Both Deschamps and SMRC executive director Denise Preston told the defence committee that accountability is not part of the centre’s mandate.
Preston instead described the SMRC’s role in that regard as monitoring the Canadian Armed Forces – a task that she indicated has been made difficult by a lack of information from the military.
“In order for us to be able to monitor their efforts, we need to be able to have access to certain information and certain sets of data,” she said. “And that is not something right now that is well established. It's certainly a priority that we're continuing to work on.”
Deschamps noted she specifically called for the centre to be independent and the main place where reports of military sexual misconduct are collected.
“Not only is the centre not the main authority, but this center doesn't even have direct access to data,” Deschamps said. “So in my opinion, giving the centre this responsibility, or at least giving it access to data, seems to me to be a priority.”
Defence Minister Harjit Sajjan’s spokesman, Todd Lane, said the Liberal government expanded the SMRC’s mandate in 2019 to take a more holistic look at sexual misconduct in the Armed Forces.
“Changes to the SMRC, including greater independence, may be considered by the previously announced independent review,” Lane added in reference to a review of the military justice system currently being conducted by retired Supreme Court justice Morris Fish.
Those interviewed suggest this is part of a pattern going back to the 1990s, when the issue of sexual misconduct in the ranks first made headlines, and is part of a broader problem with the military’s reluctance to accept outside oversight.
“The Canadian Armed Forces have had extreme discretion on the direction that the organization should take since the Cold War,” said Charlotte Duval-Lantoine of the Canadian Global Affairs Institute, who has studied gender integration in the Forces.
The military has had some new forms of accountability imposed on it over the years.
Following the Somalia scandal, in which Canadian troops tortured and killed a Somali teenager while they were supposed to be helping put down a civil war, the government set up the Office of the National Defence and Canadian Armed Forces Ombudsman in 1998.

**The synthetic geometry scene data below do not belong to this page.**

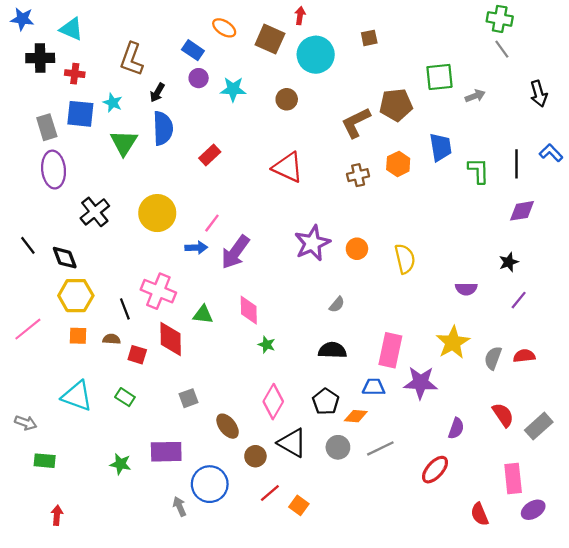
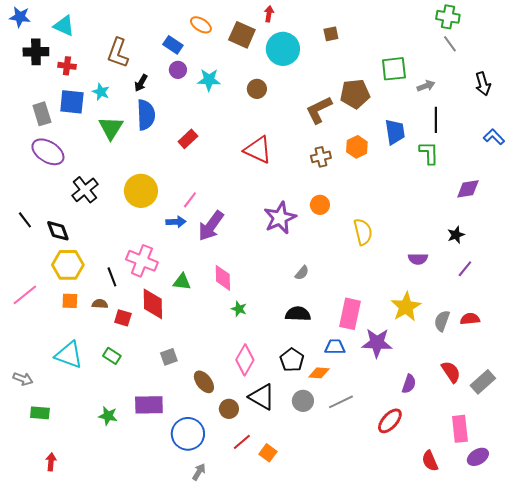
black line: (516, 164) -> (436, 120), moved
purple ellipse: (54, 170) -> (48, 152), turned -52
orange circle: (357, 249) -> (320, 205), moved
gray arrow: (180, 506) -> (199, 472), moved, turned 54

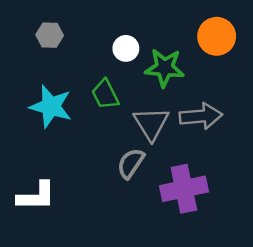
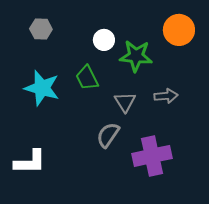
gray arrow: (201, 116) -> (166, 96), size x0.7
gray triangle: (151, 123) -> (125, 102), size x0.7

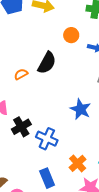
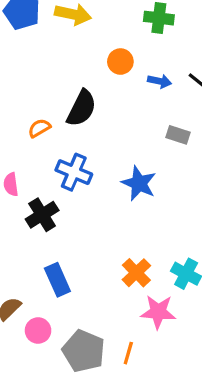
blue cross: (47, 139) -> (74, 172), moved
blue rectangle: (47, 178) -> (57, 280), moved

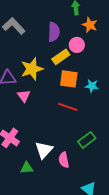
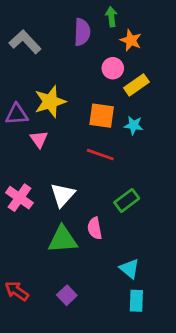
purple semicircle: (54, 32) -> (82, 32), moved
yellow rectangle: (61, 57) -> (136, 85), moved
white triangle: (44, 150) -> (63, 195), moved
green triangle: (27, 168) -> (63, 239), moved, size x1.6

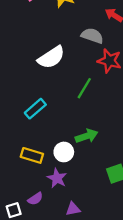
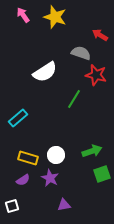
cyan rectangle: (35, 109) -> (18, 118), moved
green arrow: (87, 136) -> (92, 151), moved
purple semicircle: (35, 199) -> (23, 180), moved

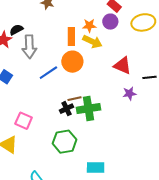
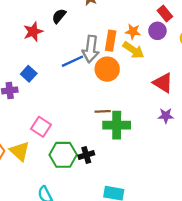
black semicircle: (16, 30) -> (59, 16), moved, turned -32
gray arrow: (29, 47) -> (91, 49), moved
blue line: (48, 73) -> (72, 61), moved
black cross: (66, 109) -> (86, 155), moved
green hexagon: (65, 142) -> (63, 155), moved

Yet the ombudsman’s office is not truly independent: it reports to the defence minister and requires approval from the Department of National Defence for its budget and staffing, which has led to clashes. The Sexual Misconduct Response Centre also relies on the department for its budget.

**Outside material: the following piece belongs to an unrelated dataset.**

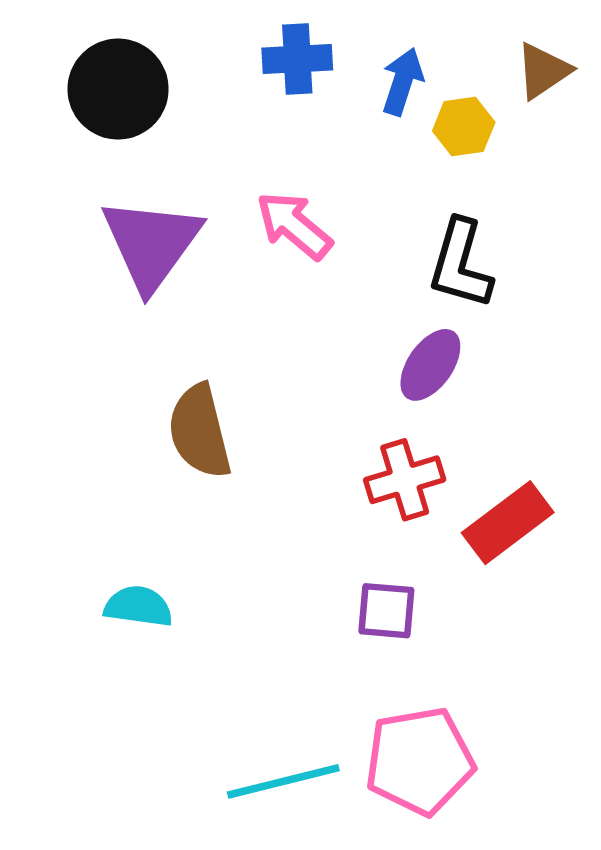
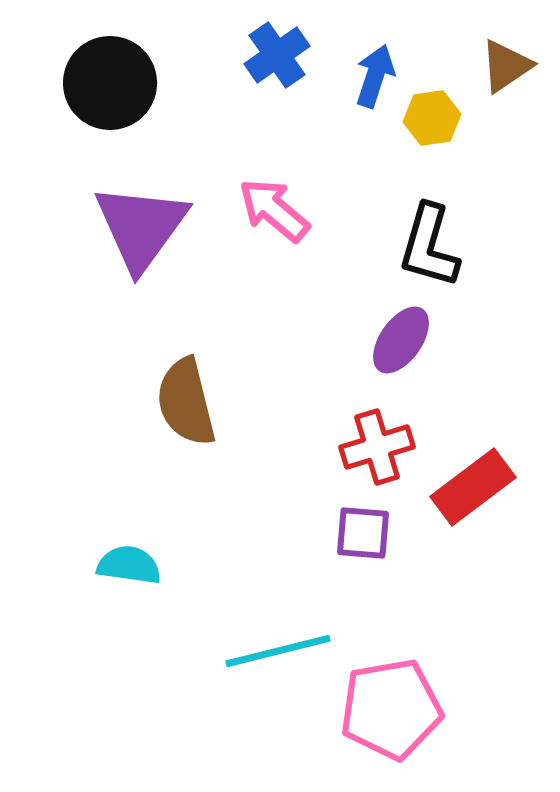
blue cross: (297, 59) -> (277, 55), turned -32
purple square: (386, 611) -> (363, 533), moved
cyan line: (283, 781) -> (278, 651), moved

The Armed Forces in October launched what it described as a new phase in its fight against sexual misconduct by specifically working on lasting culture change. Yet it also acknowledged that the previous five years had produced only mixed results.

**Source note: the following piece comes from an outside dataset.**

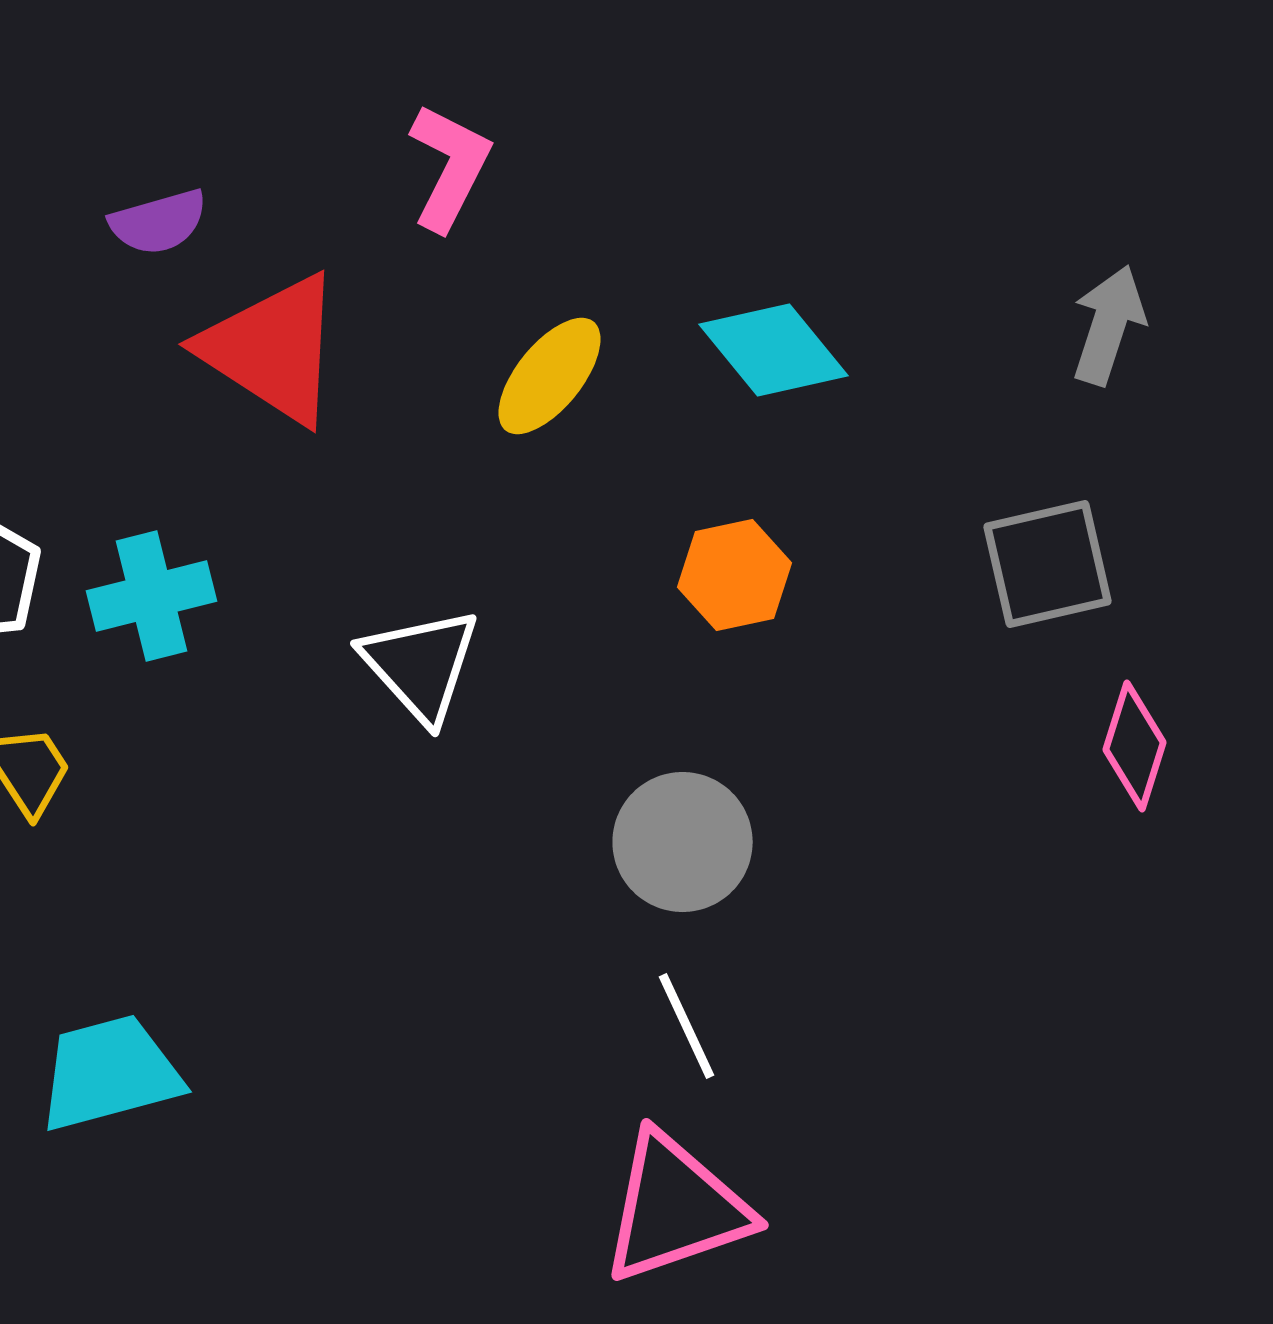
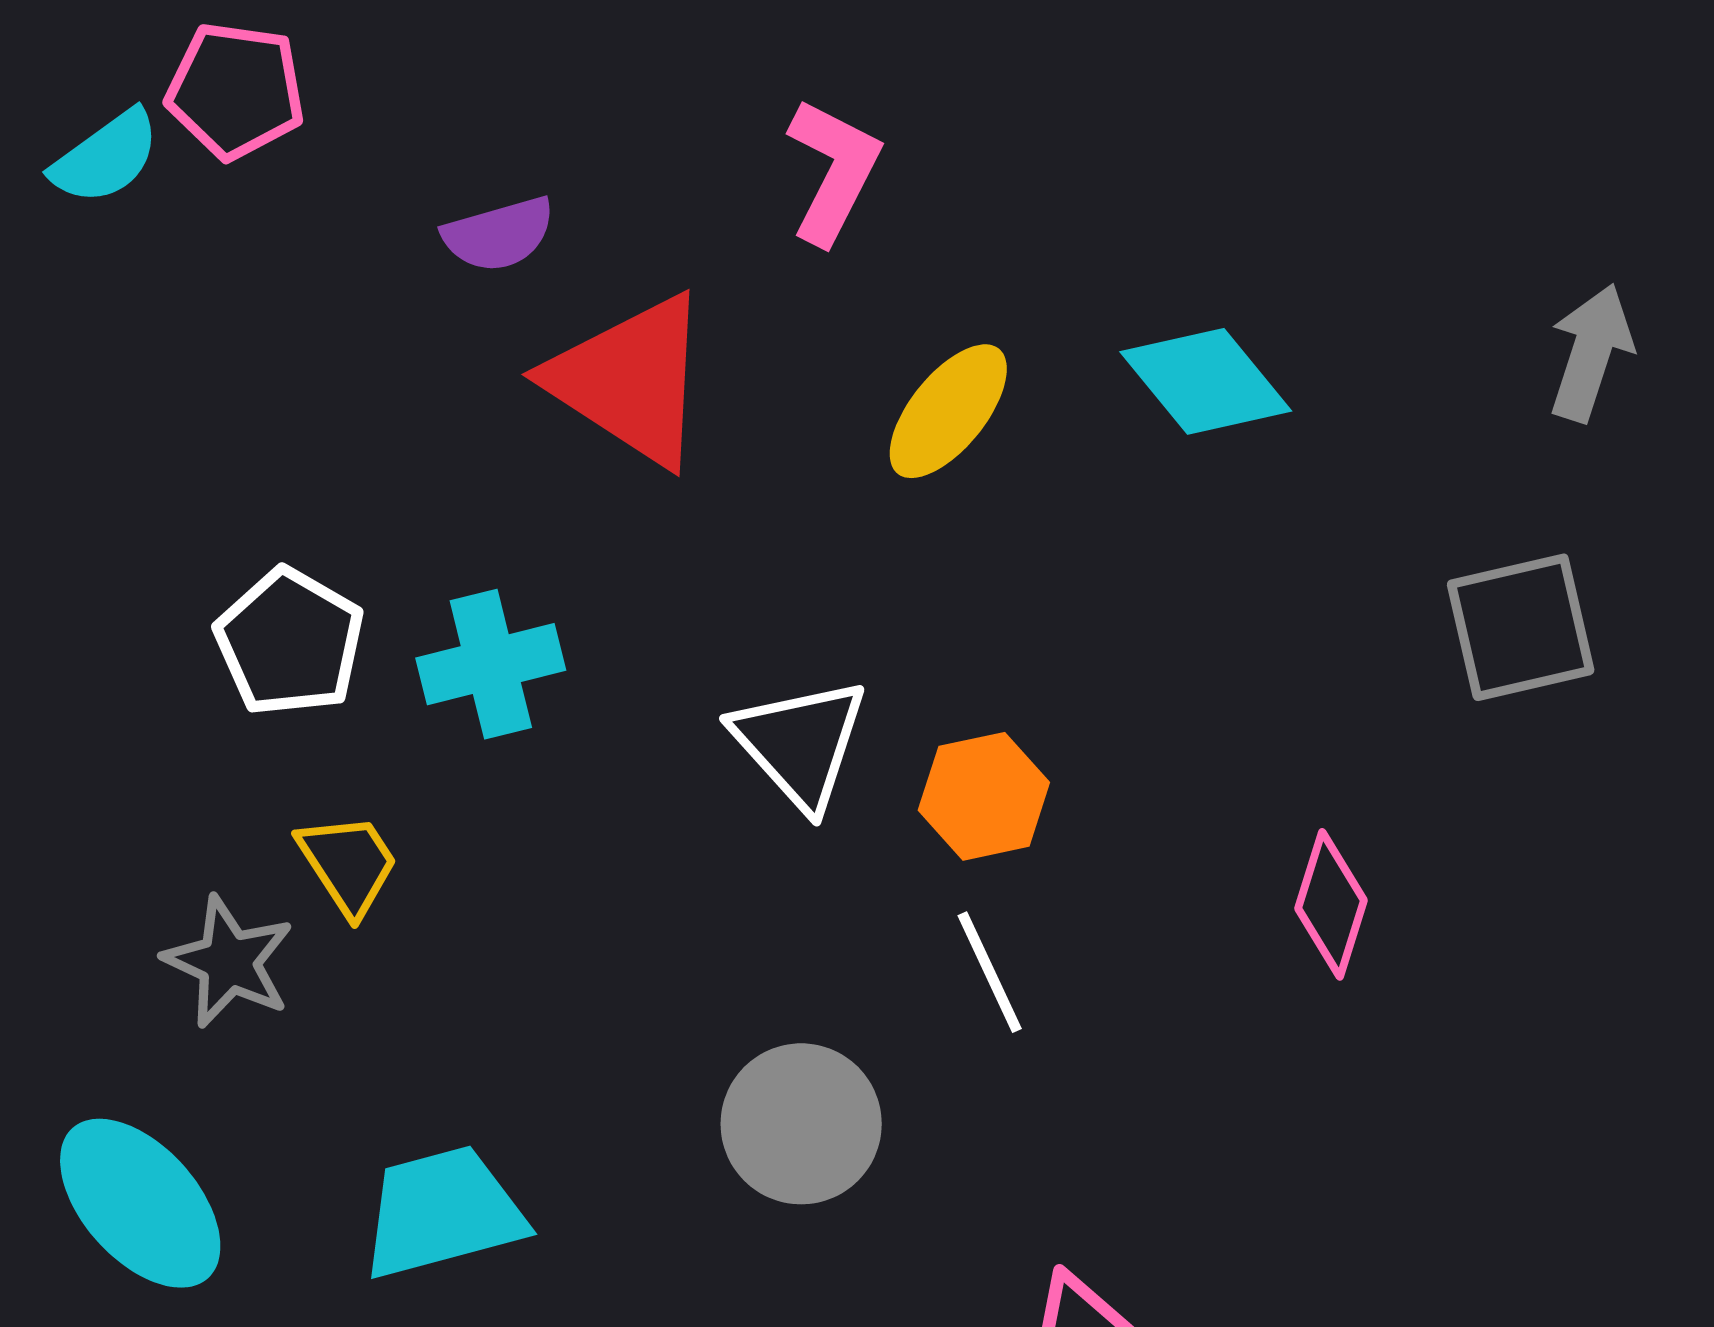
orange hexagon: (734, 575) -> (984, 796), moved
pink diamond: (1134, 746) -> (1331, 904), moved
gray circle: (682, 842) -> (801, 1124), moved
white line: (686, 1026) -> (990, 972), moved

Those interviewed suggested institutions such as the military are incapable of changing their culture from the inside given that, as Eichler put it, “we’re talking about an institution that has historically been designed around white, heteronormative men.”
They also argued the Armed Forces has a history of denying or ignoring problems such as sexual misconduct until they are publicly exposed, at which point the military is forced to react until attention fades.
The government and military have been urged to take numerous actions to address sexual misconduct in the ranks, such as distinguishing inappropriate jokes among the troops from sexual assault and harassment, and having criminal allegations handled in the civilian justice system.
“But external accountability is an absolutely necessary precondition to even begin the process of military culture change,” said Eichler.
Duval-Lantoine goes a step further, suggesting the need for an independent oversight body with power to compel the Forces to act on recommendations and reports.
“It’s good to have an excellent monitoring body because we can identify what the problems are,” she said. “But if we don’t give the military the incentive — the carrot and the stick — to put in place those measures, we might go back to the pattern of the 1990s.”